A three-phase, solid-gas-liquid, reactive jet is mathematically modeled in time domain for the injecting operation of graphite particles in complex electric furnace steelmaking slags to reduce the iron oxide contents. The model takes into account the jet penetration in the liquid, the physical changes that the slag suffers due to chemical composition variations, the surface active effects of silica in molten slags and the coupling-uncoupling flow characteristics between the carrier gas and the solid particles in the molten phase. The mathematical simulations indicate that at small particle sizes (100-150 μm) the reaction kinetics is controlled by the gas-melt interface, under this regime acid slags show higher reduction rates than basic ones. At larger sizes this reaction is controlled by the mass transfer of iron oxide from the bulk phase to the gas-melt interface and basic slags show higher reduction rates than acid ones.
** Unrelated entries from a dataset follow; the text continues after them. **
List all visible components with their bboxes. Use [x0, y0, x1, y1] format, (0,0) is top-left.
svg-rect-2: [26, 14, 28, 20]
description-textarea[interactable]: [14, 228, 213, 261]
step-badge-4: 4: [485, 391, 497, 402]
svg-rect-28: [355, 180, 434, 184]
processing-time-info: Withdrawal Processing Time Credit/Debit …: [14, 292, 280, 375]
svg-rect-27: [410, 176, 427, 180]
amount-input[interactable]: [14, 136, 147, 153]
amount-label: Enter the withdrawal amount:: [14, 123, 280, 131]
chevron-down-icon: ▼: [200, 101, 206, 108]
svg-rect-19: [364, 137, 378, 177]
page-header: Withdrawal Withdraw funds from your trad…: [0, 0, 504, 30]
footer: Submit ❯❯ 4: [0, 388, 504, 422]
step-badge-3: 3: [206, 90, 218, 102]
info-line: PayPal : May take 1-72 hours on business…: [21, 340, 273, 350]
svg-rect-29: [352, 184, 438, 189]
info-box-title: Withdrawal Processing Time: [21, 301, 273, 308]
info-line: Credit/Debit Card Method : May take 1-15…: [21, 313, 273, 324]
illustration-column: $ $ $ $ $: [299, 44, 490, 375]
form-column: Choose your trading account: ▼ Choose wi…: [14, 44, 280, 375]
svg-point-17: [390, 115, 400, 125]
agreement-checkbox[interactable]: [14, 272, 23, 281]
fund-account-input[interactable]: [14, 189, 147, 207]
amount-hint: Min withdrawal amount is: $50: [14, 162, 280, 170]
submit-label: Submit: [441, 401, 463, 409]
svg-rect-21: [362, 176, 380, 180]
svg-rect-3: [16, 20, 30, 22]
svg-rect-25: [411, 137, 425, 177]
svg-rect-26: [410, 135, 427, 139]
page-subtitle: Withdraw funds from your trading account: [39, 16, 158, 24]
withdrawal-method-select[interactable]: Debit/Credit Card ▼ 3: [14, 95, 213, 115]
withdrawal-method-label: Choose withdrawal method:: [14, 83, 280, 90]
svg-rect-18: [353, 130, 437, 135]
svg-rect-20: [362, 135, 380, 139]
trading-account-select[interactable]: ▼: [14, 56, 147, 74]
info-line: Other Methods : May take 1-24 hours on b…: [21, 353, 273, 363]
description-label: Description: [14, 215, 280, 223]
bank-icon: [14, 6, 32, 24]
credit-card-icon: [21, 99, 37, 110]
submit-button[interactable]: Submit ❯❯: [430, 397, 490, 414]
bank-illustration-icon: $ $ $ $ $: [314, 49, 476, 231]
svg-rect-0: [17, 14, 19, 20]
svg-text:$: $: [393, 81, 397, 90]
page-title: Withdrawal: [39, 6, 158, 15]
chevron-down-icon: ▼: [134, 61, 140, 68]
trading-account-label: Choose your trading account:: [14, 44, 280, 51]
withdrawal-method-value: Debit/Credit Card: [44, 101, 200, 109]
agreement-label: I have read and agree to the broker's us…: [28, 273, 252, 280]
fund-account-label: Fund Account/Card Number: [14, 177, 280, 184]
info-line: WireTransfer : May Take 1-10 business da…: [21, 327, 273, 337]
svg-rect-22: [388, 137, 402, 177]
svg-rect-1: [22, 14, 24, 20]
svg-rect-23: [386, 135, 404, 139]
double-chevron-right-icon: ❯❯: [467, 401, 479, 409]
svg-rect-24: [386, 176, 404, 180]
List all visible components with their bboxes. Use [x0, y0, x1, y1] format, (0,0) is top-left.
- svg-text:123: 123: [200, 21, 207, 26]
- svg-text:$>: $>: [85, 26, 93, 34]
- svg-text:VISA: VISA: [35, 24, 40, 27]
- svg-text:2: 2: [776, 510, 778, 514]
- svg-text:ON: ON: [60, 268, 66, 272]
To obtain a given reduction rate of iron oxide there is an optimum particle size at which the consumption rate of the reducing agent is minimum. Below this size the particle is consumed by the reaction without reaching high efficiencies. Above this minimum the particle size is so large that it exits the molten bath only partially reached decreasing also the efficiency of the reaction. Just at this minimum the particle is totally consumed by the reaction with a minimum consumption rate of the reducing agent.